- Baarsdorpermeer Location in the Netherlands Baarsdorpermeer Location in the province of North Holland in the Netherlands
- Coordinates: 52°40′N 5°0′E﻿ / ﻿52.667°N 5.000°E
- Country: Netherlands
- Province: North Holland
- Municipality: Koggenland
- Village: Zuidermeer
- Elevation: −3.3 m (−11 ft)

Population (2025)
- • Total: 130
- Time zone: UTC+1 (CET)
- • Summer (DST): UTC+2 (CEST)
- Postcode: 1652
- Area code: 0229

= Baarsdorpermeer =

Baarsdorpermeer is a hamlet and polder in the municipality of Koggenland in the province of North Holland in the Netherlands.

The hamlet is named after the water, which itself would have been named after an older place called Baarsdorp, which was first attested in 1345 as Barsdorp. This would probably have been a compound of the Middle Dutch Baer (a personal name) and dorp ('village'). The current place was mentioned in 1745 as Baersdorpermeer, which itself is a compound of Baersdorp and meer ('lake').

The hamlet formally falls under the village of Zuidermeer. The place is located in the extension of that village and continues to Lekermeer. It is located in the Baarsdorpmeerpolder and just west of the city of Hoorn. Until 1 January 1979 Baarsdorpermeer fell under the city and municipality of Berkhout. From 1979 to 2007 it belonged to the municipality of Wester-Koggenland, into which the municipality of Berkhout was merged.

Baarsdorpermeer falls almost entirely within the village area of Zuidermeer. Until the 1980s, that was a quarter of the place. This is also where most of the houses are found. As one travels further from the village centre, one also encounters more agricultural habitation. Baarsdorpermeer has one side road, which also dead ends at an agricultural company.
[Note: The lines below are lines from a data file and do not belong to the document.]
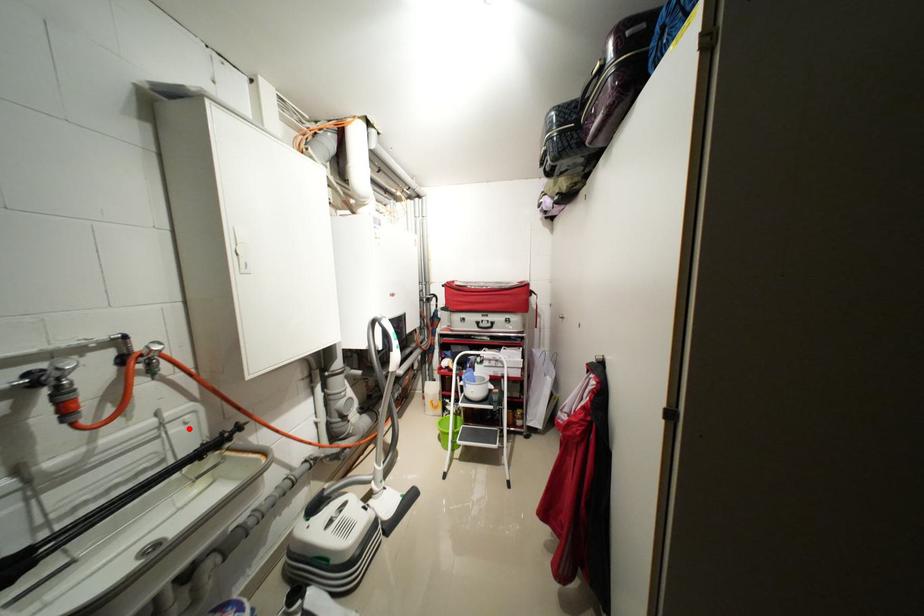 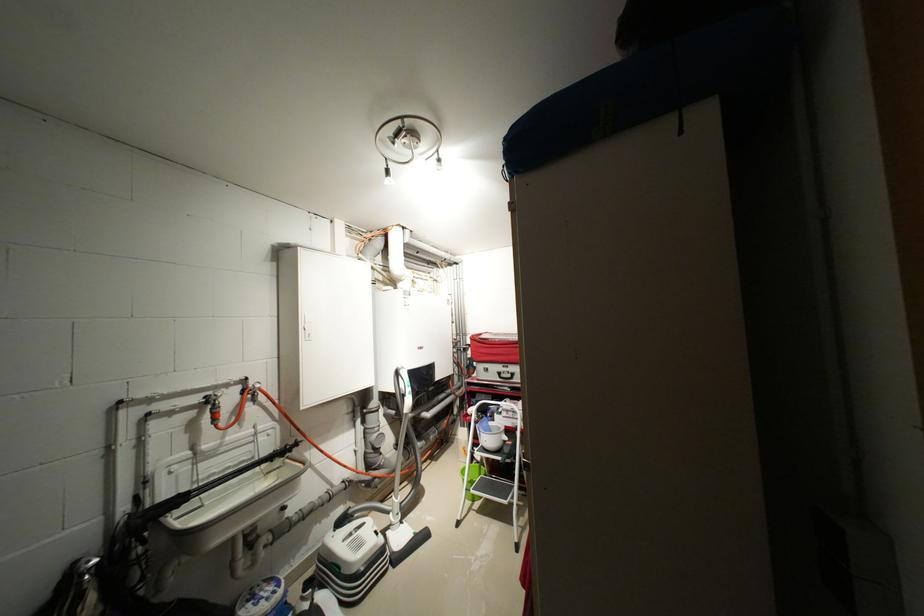 Find the pixel in the second image that matches the highlighted location in the first image.

(273, 439) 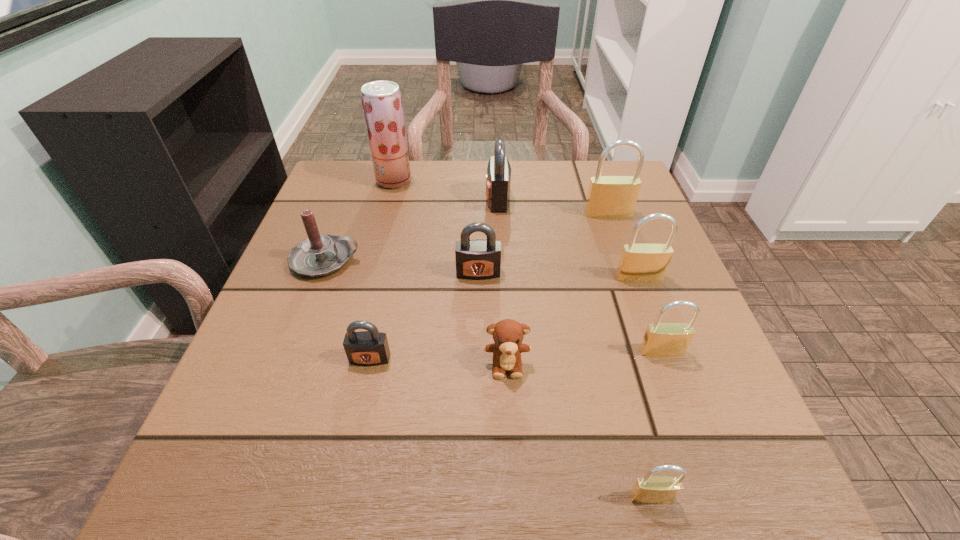 The height and width of the screenshot is (540, 960). Identify the location of object that is at the far right corner. (608, 196).

I want to click on object located in the near right corner section of the desktop, so click(x=649, y=489).

Image resolution: width=960 pixels, height=540 pixels. In order to click on vacant area at the far edge in this screenshot , I will do `click(529, 191)`.

Locate an element on the screen. This screenshot has width=960, height=540. blank space at the near edge of the desktop is located at coordinates (576, 464).

The image size is (960, 540). Identify the location of vacant position at the left edge of the desktop. (334, 319).

Find the location of a particular element. vacant region at the right edge is located at coordinates (637, 356).

At what (x,y) coordinates should I click in order to perform the action: click on vacant region at the far left corner. Please return your answer as a coordinate pair (x, y). Looking at the image, I should click on (366, 165).

Image resolution: width=960 pixels, height=540 pixels. Identify the location of free space at the far right corner of the desktop. (643, 213).

Locate an element on the screen. The width and height of the screenshot is (960, 540). vacant space that's between the candle and the third farthest brass padlock is located at coordinates (493, 306).

Find the location of a particular element. The image size is (960, 540). unoccupied area between the candle and the teddy bear is located at coordinates (417, 312). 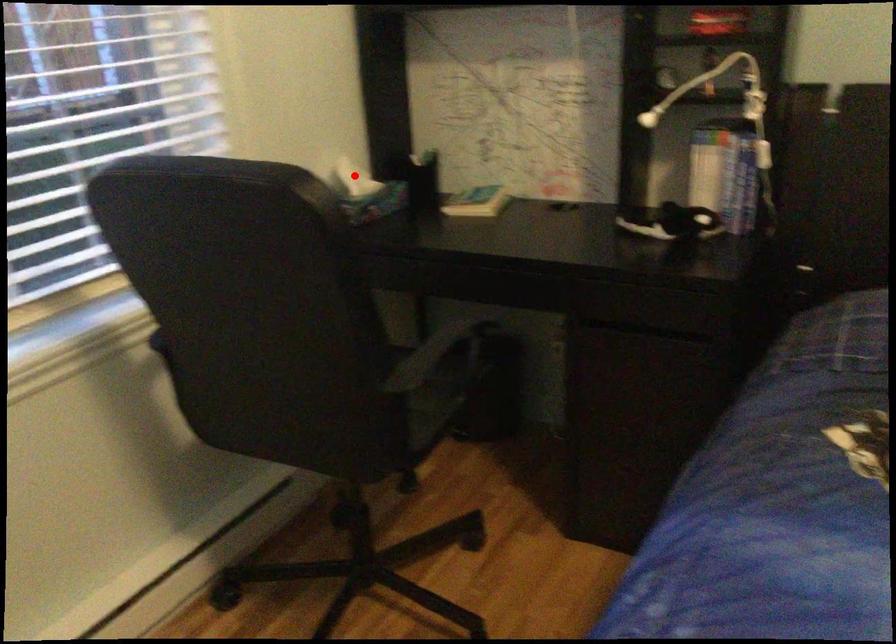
The water of De Kromme Leek starts at Baarsdorpermeer and continues to Medemblik. This water was an important drainage water before the exploitation of the peat area from the early Middle Ages and also after the exploitation. At the area border with Lekermeer and Wognum, the area still has the old typical type of local allotment. Further on, the winding course has been preserved as much as possible during the centuries-later land consolidation.